● **THE PROBLEM**:
What's needed is an exact copy of all the data below, without pictures.

Dataset entries
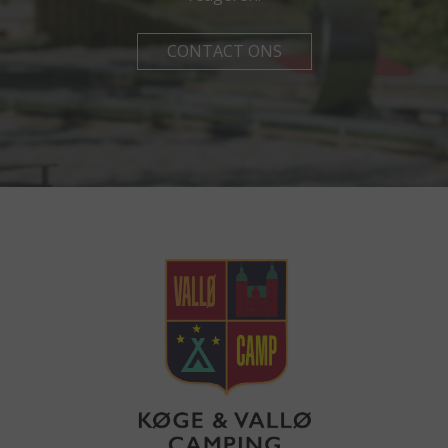
CONTACT ONS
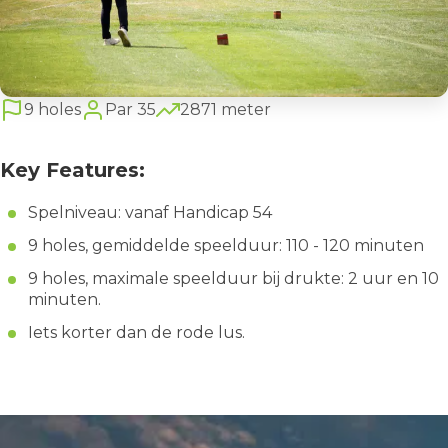
9 holes
Par 35
2871 meter
Key Features:
Spelniveau: vanaf Handicap 54
9 holes, gemiddelde speelduur: 110 - 120 minuten
9 holes, maximale speelduur bij drukte: 2 uur en 10
minuten.
Iets korter dan de rode lus.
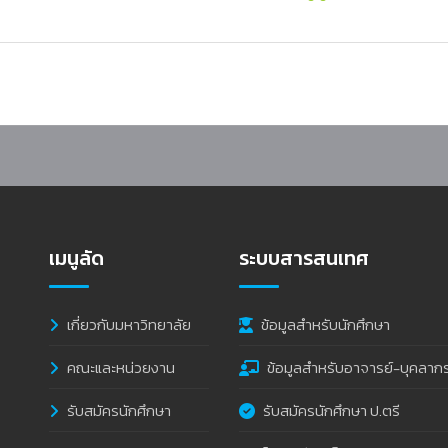
เมนูลัด
ระบบสารสนเทศ
เกี่ยวกับมหาวิทยาลัย
ข้อมูลสำหรับนักศึกษา
คณะและหน่วยงาน
ข้อมูลสำหรับอาจารย์-บุคลาก
รับสมัครนักศึกษา
รับสมัครนักศึกษา ป.ตรี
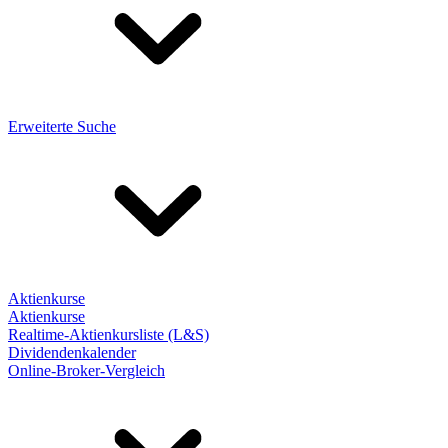
Erweiterte Suche
Aktienkurse
Aktienkurse
Realtime-Aktienkursliste (L&S)
Dividendenkalender
Online-Broker-Vergleich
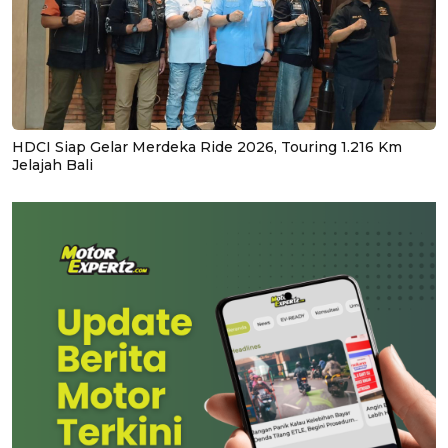
HDCI Siap Gelar Merdeka Ride 2026, Touring 1.216 Km
Jelajah Bali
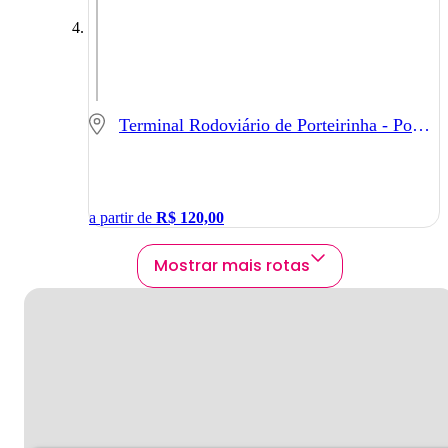
Terminal Rodoviário de Porteirinha - Porteirinha - MG
a partir de
R$
120,00
Mostrar mais rotas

● **OUTPUT OF THE TASK**:
CONTACT ONS
9 holes
Par 35
2871 meter
Key Features:
Spelniveau: vanaf Handicap 54
9 holes, gemiddelde speelduur: 110 - 120 minuten
9 holes, maximale speelduur bij drukte: 2 uur en 10
minuten.
Iets korter dan de rode lus.
เมนูลัด
ระบบสารสนเทศ
เกี่ยวกับมหาวิทยาลัย
ข้อมูลสำหรับนักศึกษา
คณะและหน่วยงาน
ข้อมูลสำหรับอาจารย์-บุคลาก
รับสมัครนักศึกษา
รับสมัครนักศึกษา ป.ตรี
Erweiterte Suche
Aktienkurse
Aktienkurse
Realtime-Aktienkursliste (L&S)
Dividendenkalender
Online-Broker-Vergleich
HDCI Siap Gelar Merdeka Ride 2026, Touring 1.216 Km
Jelajah Bali
Terminal Rodoviário de Porteirinha - Porteirinha - MG
a partir de
R$
120,00
Mostrar mais rotas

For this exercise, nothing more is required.